What the task requires:
If a line in the listing contains "подписи", copy it out whole.

Data supplied:
════════════════════
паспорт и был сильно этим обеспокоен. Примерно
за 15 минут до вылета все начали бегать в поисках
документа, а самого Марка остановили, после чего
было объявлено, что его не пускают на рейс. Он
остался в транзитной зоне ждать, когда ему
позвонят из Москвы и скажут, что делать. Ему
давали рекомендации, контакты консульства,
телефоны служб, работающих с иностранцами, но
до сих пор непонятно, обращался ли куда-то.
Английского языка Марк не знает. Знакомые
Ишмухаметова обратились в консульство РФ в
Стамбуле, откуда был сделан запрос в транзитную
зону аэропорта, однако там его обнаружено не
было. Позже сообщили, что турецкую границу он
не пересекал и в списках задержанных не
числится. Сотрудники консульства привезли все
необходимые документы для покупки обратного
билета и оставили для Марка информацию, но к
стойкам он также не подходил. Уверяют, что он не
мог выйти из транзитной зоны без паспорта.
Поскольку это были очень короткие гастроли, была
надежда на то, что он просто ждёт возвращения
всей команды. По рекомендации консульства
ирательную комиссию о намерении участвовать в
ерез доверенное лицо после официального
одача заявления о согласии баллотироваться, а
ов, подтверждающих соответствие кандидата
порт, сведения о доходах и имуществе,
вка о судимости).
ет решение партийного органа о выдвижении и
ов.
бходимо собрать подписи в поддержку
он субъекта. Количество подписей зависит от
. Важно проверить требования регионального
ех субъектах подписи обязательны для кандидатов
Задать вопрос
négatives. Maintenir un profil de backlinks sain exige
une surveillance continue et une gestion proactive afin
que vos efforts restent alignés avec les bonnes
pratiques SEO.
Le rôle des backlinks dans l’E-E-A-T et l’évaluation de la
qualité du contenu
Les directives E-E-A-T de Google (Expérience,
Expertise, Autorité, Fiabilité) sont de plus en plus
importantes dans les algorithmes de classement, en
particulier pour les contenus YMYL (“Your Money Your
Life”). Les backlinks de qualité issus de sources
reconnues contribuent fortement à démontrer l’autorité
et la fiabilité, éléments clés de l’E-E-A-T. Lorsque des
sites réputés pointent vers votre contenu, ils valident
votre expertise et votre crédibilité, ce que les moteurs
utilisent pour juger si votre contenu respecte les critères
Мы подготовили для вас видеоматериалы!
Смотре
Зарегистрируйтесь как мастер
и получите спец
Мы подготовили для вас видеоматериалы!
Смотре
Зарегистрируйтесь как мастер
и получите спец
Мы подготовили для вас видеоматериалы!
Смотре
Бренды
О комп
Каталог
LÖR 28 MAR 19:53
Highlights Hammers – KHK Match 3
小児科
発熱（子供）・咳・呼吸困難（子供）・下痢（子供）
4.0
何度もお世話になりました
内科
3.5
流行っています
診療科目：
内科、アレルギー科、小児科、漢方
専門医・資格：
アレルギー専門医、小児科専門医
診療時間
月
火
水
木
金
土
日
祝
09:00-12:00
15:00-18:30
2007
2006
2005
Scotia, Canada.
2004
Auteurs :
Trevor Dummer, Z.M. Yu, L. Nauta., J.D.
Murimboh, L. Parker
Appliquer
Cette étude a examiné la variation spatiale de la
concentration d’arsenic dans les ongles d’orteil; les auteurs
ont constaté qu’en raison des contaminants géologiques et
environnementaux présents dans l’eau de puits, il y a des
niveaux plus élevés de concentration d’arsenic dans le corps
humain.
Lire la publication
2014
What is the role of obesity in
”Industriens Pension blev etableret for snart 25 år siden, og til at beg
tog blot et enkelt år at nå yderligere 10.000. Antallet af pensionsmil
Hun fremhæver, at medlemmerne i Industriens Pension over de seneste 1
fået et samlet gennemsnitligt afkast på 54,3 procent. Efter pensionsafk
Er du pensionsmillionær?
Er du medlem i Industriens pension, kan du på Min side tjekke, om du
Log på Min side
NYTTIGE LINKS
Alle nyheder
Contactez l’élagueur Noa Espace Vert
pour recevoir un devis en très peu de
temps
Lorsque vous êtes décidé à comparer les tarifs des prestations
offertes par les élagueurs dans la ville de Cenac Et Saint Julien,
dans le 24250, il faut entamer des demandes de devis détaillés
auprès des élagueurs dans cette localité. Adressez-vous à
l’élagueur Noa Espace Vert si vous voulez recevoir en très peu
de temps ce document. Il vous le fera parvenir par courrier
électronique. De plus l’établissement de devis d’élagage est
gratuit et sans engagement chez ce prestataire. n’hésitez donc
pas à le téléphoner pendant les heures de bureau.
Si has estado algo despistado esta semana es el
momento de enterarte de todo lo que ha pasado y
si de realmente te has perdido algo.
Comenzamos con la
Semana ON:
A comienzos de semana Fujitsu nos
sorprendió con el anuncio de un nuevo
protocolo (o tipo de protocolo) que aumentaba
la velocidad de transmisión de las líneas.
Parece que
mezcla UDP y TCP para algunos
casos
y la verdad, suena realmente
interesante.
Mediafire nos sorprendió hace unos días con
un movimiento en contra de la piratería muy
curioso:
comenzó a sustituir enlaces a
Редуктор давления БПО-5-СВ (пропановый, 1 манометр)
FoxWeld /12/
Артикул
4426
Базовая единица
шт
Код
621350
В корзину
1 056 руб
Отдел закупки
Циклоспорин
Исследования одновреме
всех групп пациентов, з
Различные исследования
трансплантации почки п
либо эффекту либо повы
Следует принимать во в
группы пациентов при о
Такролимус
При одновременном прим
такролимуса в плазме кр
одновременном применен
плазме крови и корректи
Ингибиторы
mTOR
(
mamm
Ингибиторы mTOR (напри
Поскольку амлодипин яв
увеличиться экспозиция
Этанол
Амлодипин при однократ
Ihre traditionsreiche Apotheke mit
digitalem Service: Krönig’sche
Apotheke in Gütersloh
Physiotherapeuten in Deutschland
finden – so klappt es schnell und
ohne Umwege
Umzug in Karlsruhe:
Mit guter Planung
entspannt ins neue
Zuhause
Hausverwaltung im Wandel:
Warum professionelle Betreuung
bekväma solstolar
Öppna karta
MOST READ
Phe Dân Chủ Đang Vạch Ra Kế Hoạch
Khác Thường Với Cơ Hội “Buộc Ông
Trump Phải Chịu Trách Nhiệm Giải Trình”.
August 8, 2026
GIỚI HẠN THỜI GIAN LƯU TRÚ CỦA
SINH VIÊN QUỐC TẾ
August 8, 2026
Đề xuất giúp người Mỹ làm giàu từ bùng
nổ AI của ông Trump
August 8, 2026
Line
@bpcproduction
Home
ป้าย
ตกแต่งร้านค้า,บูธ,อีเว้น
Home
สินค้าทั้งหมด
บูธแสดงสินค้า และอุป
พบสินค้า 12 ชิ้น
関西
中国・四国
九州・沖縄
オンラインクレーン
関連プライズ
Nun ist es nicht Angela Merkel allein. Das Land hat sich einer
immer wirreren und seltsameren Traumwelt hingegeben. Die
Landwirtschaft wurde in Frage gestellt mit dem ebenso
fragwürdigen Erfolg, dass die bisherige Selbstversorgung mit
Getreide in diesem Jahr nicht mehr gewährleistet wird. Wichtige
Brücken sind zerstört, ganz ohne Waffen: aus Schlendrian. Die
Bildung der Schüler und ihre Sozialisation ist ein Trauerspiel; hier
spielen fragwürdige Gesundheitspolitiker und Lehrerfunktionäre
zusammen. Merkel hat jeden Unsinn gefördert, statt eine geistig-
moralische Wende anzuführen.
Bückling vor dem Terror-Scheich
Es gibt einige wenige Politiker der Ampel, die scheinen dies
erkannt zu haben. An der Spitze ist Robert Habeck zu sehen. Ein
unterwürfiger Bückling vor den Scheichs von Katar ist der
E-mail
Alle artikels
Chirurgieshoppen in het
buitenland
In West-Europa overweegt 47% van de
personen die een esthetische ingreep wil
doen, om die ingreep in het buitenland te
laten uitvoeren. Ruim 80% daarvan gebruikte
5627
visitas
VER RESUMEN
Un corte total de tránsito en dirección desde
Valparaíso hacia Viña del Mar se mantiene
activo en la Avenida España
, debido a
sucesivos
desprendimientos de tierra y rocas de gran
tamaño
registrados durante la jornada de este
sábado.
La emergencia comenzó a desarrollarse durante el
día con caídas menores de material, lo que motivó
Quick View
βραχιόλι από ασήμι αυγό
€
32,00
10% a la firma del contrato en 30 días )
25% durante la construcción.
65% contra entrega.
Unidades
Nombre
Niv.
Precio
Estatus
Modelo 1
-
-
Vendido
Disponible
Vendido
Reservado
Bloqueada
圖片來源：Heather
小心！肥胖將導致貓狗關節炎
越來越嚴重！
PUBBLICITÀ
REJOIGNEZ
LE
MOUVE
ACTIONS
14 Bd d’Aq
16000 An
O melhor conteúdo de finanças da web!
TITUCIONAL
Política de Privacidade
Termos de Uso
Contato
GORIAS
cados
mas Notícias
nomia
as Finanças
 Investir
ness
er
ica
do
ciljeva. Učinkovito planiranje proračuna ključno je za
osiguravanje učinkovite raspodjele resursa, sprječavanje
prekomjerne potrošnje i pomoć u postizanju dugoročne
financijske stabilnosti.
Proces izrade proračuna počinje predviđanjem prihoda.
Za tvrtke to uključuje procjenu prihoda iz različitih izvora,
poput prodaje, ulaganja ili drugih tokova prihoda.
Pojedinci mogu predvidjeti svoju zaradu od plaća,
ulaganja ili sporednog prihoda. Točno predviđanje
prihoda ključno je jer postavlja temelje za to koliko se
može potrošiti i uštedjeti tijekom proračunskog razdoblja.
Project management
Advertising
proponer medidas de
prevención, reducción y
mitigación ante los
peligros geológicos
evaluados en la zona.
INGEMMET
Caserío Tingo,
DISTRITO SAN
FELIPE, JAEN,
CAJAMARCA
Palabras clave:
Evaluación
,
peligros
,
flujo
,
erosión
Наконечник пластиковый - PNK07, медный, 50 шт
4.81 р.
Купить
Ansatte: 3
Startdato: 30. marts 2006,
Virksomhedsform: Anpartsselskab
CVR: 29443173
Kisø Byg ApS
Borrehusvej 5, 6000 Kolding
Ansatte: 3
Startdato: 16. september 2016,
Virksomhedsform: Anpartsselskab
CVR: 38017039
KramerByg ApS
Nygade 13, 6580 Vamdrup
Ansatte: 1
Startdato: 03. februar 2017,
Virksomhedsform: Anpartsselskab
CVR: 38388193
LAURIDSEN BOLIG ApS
════════════════════
Solved exercise:
бходимо собрать подписи в поддержку
ех субъектах подписи обязательны для кандидатов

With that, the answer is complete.